Monday, 20 April 2015

Prime Minister proposes £4bn Lloyds share sale for retail investors

Otmane El Rhazi from Mindful Money » Shares.

Some £4bn worth of Lloyds Bank shares would be offered to retail investors at a discount price if the Conservatives win the election, Prime Minister David Cameron has told the BBC.

The offer would be part of the £9bn sale announced in the Budget in March.

The proposed sale would mark the biggest privatisation since the 1980s when Margaret Thatcher’s Conservative government sold-off almost £4bn of BT shares and £5.6bn of British Gas stock. in the famous

Cameron said it would “help us recover billions more to pay down the national debt”.

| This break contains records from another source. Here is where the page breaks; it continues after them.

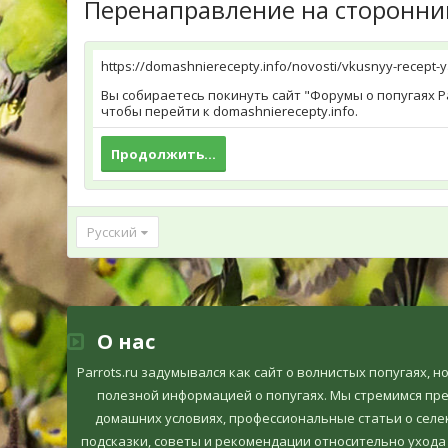
Перенаправление на сторонни
https://domashnierecepty.info/novosti/vkusnyy-recept
Вы собираетесь покинуть сайт "Форумы о попугаях Pa
чтобы перейти к domashnierecepty.info.
Продолжить...
Русский
О нас
Parrots.ru задумывался как сайт о волнистых попугаях, 
полезной информацией о попугаях. Мы стремимся пр
домашних условиях, профессиональные статьи о селек
подсказки, советы и рекомендации относительно ухода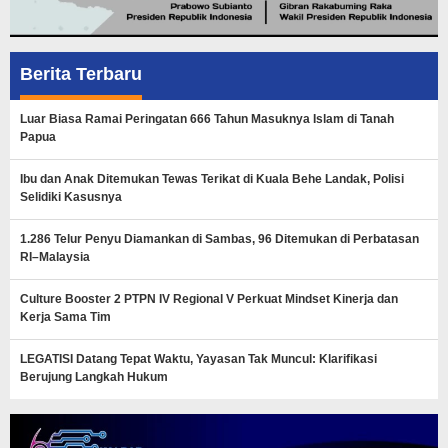
Berita Terbaru
Luar Biasa Ramai Peringatan 666 Tahun Masuknya Islam di Tanah
Papua
Ibu dan Anak Ditemukan Tewas Terikat di Kuala Behe Landak, Polisi
Selidiki Kasusnya
1.286 Telur Penyu Diamankan di Sambas, 96 Ditemukan di Perbatasan
RI–Malaysia
Culture Booster 2 PTPN IV Regional V Perkuat Mindset Kinerja dan
Kerja Sama Tim
LEGATISI Datang Tepat Waktu, Yayasan Tak Muncul: Klarifikasi
Berujung Langkah Hukum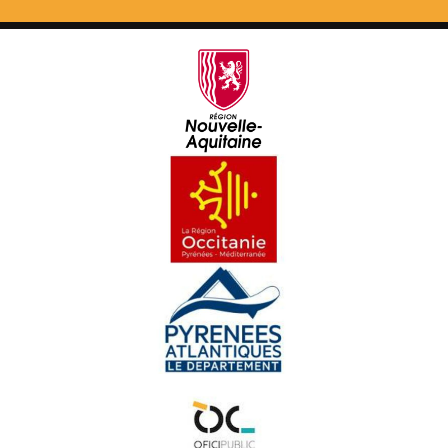
Amassa 02 : D'aquèths charmans endrets d'amor
Pastorala de Bedós
Yan Cozian
Maishanta lenga : Era Sauta Banassa
Croc'stane (3)
Doctors de Trobar
Maishanta Lenga : Los Hilhs de la Montanha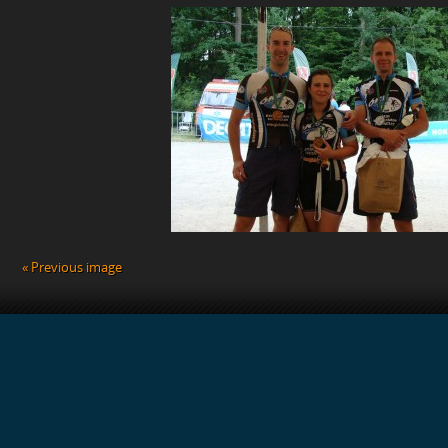
« Previous image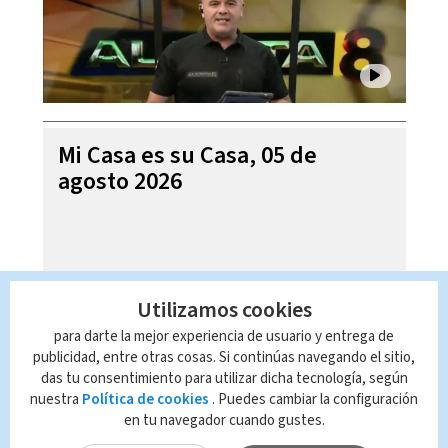
Mi Casa es su Casa, 05 de
agosto 2026
Utilizamos cookies
para darte la mejor experiencia de usuario y entrega de
publicidad, entre otras cosas. Si continúas navegando el sitio,
das tu consentimiento para utilizar dicha tecnología, según
nuestra
Política de cookies
. Puedes cambiar la configuración
en tu navegador cuando gustes.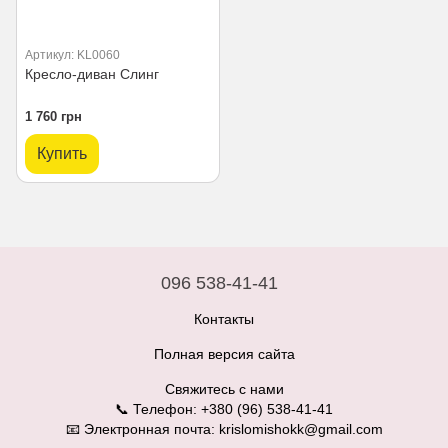
Артикул: KL0060
Кресло-диван Слинг
1 760 грн
Купить
096 538-41-41
Контакты
Полная версия сайта
Свяжитесь с нами
📞 Телефон: +380 (96) 538-41-41
📧 Электронная почта: krislomishokk@gmail.com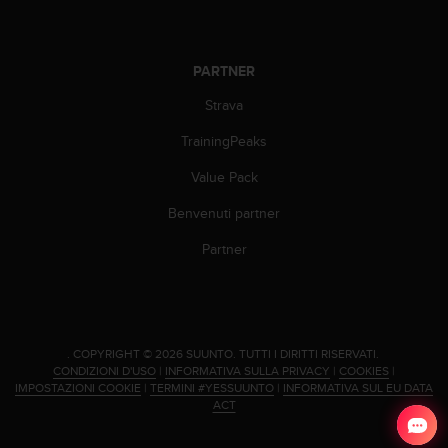
a
d
a
l
PARTNER
t
r
Strava
i
s
TrainingPeaks
t
Value Pack
a
n
Benvenuti partner
d
a
Partner
r
d
d
i
a
.
COPYRIGHT © 2026 SUUNTO.
TUTTI I DIRITTI RISERVATI.
c
CONDIZIONI D'USO
|
INFORMATIVA SULLA PRIVACY
|
COOKIES
|
c
IMPOSTAZIONI COOKIE
|
TERMINI #YESSUUNTO
|
INFORMATIVA SUL EU DATA
e
ACT
s
s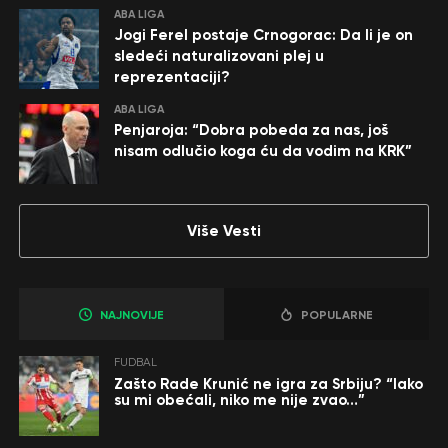
ABA LIGA
Jogi Ferel postaje Crnogorac: Da li je on
sledeći naturalizovani plej u
reprezentaciji?
ABA LIGA
Penjaroja: “Dobra pobeda za nas, još
nisam odlučio koga ću da vodim na KRK”
Više Vesti
NAJNOVIJE
POPULARNE
FUDBAL
Zašto Rade Krunić ne igra za Srbiju? “Iako
su mi obećali, niko me nije zvao…”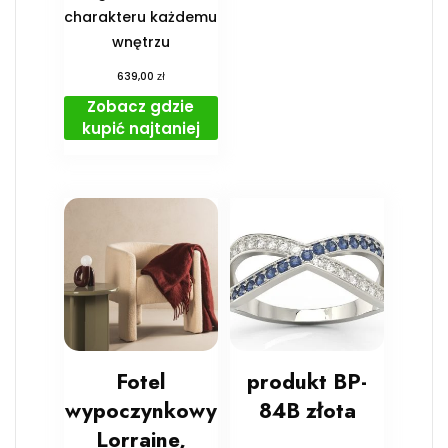
charakteru każdemu
wnętrzu
zł
639,00
Zobacz gdzie
kupić najtaniej
Fotel
produkt BP-
wypoczynkowy
84B złota
Lorraine,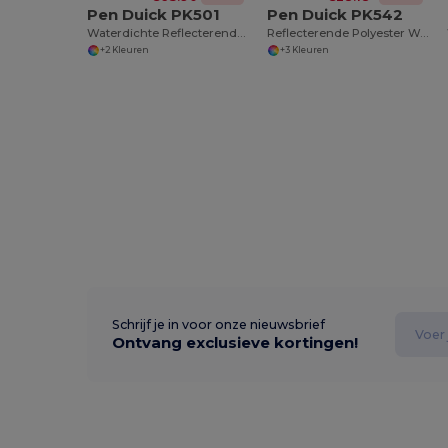
Pen Duick PK501
Pen Duick PK542
Waterdichte Reflecterende Werkjas Profirst
Reflecterende Polyester Werkjas met Veelzijdige Zakken
+2 Kleuren
+3 Kleuren
Schrijf je in voor onze nieuwsbrief
Ontvang exclusieve kortingen!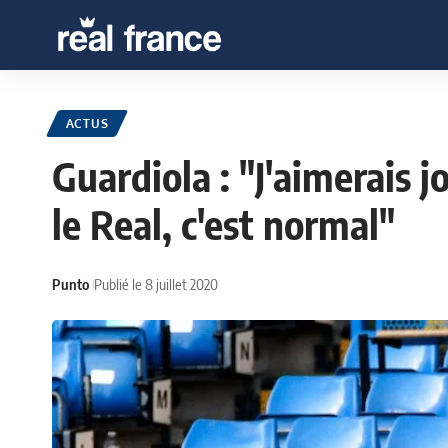
ACTUS
Guardiola : "J'aimerais 
le Real, c'est normal"
Punto
Publié le 8 juillet 2020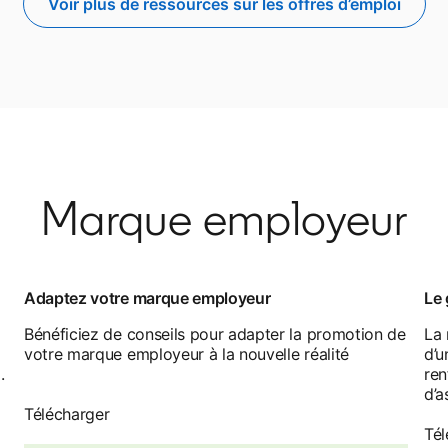
Voir plus de ressources sur les offres d’emploi
Marque employeur
Adaptez votre marque employeur
Le 
Bénéficiez de conseils pour adapter la promotion de
La 
votre marque employeur à la nouvelle réalité
d’u
.
ren
d’a
Télécharger
Tél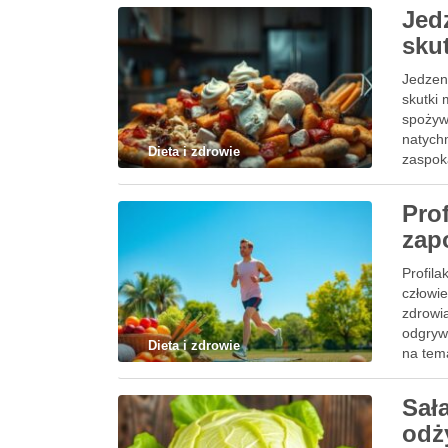
Jed
sku
Jedzeni
skutki
spożyw
natychm
Dieta i zdrowie
zaspok
Pro
zap
Profil
człowie
zdrowia
odgryw
Dieta i zdrowie
na tema
Sał
odż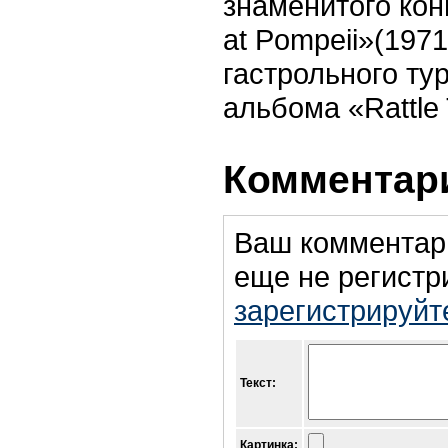
знаменитого кон
at Pompeii»(1971
гастрольного ту
альбома «Rattle 
Комментари
Ваш комментар
еще не регистр
зарегистрируйт
Текст:
Картинка:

However, the report highlighted that Labour said the Conservatives have announced such plans at least seven times before.

Shadow Chancellor Ed Balls said he would be “happy to have a look at” the plan as long as it would not lead to big institutional investors “making a killing”.

Under Cameron’s proposed offer investors would get a discount of 5% on the market price at time of sale, with the minimum purchase set at £250 and maximum at £10,000.

The government bailed out Lloyds at the height of the financial crisis and already its stake has been halved from 43% to 22%. Earlier this year the bank returned to the dividend register for the first time since its rescue.

Shares in Lloyds are presently trading at circa 79p, having risen by 7% in the past year.